Firstly, the UK would need to give 2 years notice of leaving the EU and so no changes would happen in that period. However, the fact is that if we leave Europe then decisions on health and safety law will be made by our own government, and so over time health and safety law will change according to the will of the particular government of the day.
Our current health and safety regime is lauded across Europe as one which is extremely successful. Work related deaths have decreased from 350 per year in 1995/1996 to 142 in 2014/2015.
The Health and Safety Executive are sought after in other jurisdictions for their expertise on workplace health and safety, and most commentators seem of the opinion that for these reasons little is likely to change.
The new Health and Safety sentencing guidelines which came into force in February this year dictate significantly increased penalties for businesses breaching health and safety offences, so there is no sign of any move away from a stringent health and safety regime.

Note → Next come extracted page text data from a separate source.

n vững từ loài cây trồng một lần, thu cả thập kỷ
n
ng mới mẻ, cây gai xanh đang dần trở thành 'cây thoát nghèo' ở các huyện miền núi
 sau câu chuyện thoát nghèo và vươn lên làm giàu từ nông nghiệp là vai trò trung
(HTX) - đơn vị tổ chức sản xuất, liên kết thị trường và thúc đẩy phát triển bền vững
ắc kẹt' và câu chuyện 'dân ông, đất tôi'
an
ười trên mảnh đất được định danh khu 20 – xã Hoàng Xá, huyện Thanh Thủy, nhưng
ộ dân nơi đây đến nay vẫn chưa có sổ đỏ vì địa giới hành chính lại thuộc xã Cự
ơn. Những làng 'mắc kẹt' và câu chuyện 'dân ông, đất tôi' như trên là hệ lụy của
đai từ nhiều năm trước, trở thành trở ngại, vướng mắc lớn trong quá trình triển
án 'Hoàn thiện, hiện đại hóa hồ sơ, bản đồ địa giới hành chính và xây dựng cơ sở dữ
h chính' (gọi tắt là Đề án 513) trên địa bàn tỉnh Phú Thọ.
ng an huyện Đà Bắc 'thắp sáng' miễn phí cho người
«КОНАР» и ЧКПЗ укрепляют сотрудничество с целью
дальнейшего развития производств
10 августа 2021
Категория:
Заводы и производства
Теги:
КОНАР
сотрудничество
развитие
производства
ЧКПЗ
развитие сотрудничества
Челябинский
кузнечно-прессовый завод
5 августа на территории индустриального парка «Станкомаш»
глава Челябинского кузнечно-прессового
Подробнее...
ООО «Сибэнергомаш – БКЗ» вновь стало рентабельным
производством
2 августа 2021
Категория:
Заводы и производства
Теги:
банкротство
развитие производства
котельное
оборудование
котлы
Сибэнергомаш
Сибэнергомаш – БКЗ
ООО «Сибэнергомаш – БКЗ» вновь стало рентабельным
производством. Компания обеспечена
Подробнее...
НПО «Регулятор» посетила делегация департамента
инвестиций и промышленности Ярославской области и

The Health and Safety at Work Act 1974 underpins all of the EU Regulations which have been transposed into UK law, it seems unlikely that such a successful and little amended piece of legislation would be significantly amended if we do leave the EU and it is this legislation which includes the requirement on business to go as far as is reasonably practicable to keep their employees safe.
Some larger international companies appreciate the uniformity of regulations across Europe as it is convenient for them to comply with when operating in a variety of jurisdictions. In terms of environmental law, the challenges tend to be international and subject to international agreements and for product safety law, we will need to continue to comply with requirements of countries we wish to trade with, and so in those areas there may be little scope for change. For smaller companies whilst a reduction in any burden I'm sure would be greatly appreciated, it seems an unlikely outcome of leaving the EU.
If the UK votes to leave the EU, the government would be able to decide whether or not to keep protections derived from EU laws. There is no guarantee that they would keep health & safety legislation at its current level. In fact the government has indicated it wants to reduce this so-called ‘red tape’ of EU protection.